Burmese fashion designer (born 1984)

May Myat Waso (မေမြတ်ဝါဆို) is a Burmese fashion designer. Her designs are based on Myanmar rincau (the wavy leaf pattern and motifs found on pagodas and temples), and include influences from other fashion traditions around the world. May Myat Waso won the Best in Vogue at the 2019 Myanmar's Pride Awards.

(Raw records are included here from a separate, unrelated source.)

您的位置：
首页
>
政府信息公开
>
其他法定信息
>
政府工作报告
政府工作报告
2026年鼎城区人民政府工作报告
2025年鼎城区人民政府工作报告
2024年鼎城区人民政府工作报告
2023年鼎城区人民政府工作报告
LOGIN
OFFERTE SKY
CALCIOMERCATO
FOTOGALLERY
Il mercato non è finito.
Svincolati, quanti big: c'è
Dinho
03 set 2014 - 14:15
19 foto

==Early life and education ==
May Myat Waso was born on 12 July 1984 in Yangon, Myanmar. She is the youngest daughter of Nwam Jar Thaing, a prominent Burmese writer. Her elder sisters Nay Chi Win Lae Yi, an art designer and Aung Se Sar, an architect. She attended high school at Practising School Yangon Institute of Education. She graduated from the Dagon University.

== Career ==
After her graduating, she founded Dressmaking & Fashion Design Training Center, Happy Heart, in 2007. She then opened another Brand & Design school with the same name. She also founded the Fashion Designers Entrepreneur Association in 2010 with eight other members, now nearly 100 members.

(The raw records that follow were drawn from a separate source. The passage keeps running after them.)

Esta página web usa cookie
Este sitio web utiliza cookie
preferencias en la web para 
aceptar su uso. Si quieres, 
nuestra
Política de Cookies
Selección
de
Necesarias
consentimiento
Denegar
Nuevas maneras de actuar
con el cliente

She showcased gold embroidery Myanmar traditional dresses in the BIFF & BIL International Fashion Fair, Bangkok in 2011 and at the Hong Kong Fashion Week 2016. She was selected to represent Myanmar at Indonesia Fashion Week 2017, 2018 and 2019. She displayed dresses made in the traditional Shwe Chi Hto-style, presented 12 of her Shwe Chi Hto outfits. She made headlines in Jakarta after exhibiting her masterpiece collection of Myanmar designs in 2017, showing off her designs of long flowing dresses and the characteristic Myanmar umbrella, winning her the adoration of the judges and the press. Her work was featured on the front page of the Jakarta Post for two days.

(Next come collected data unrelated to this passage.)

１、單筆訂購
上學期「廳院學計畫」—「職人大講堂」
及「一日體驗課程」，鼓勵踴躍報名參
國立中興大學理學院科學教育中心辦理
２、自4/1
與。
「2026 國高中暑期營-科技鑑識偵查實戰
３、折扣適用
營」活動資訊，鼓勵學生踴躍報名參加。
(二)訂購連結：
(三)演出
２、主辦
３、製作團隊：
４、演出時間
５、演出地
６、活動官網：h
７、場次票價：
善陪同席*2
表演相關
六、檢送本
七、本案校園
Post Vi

She also participated in the Women Costume and Dress Exhibition to honor Myanmar Women's Day for six times. A prolific creator, she was showcased in over 50 fashion shows both locally and internationally. She won the prestigious Designer Award organized by Shwe FM in 2018.

At the Indonesia Fashion Week 2018, she exhibited her collection alongside pictures of people from Myanmar. She has been nominated Fashion Award at the 2018 Myanmar's Pride Awards and won for first time in 2019.

==Personal life==
On 14 February 2010, she married Min Min Bo. They have one daughter.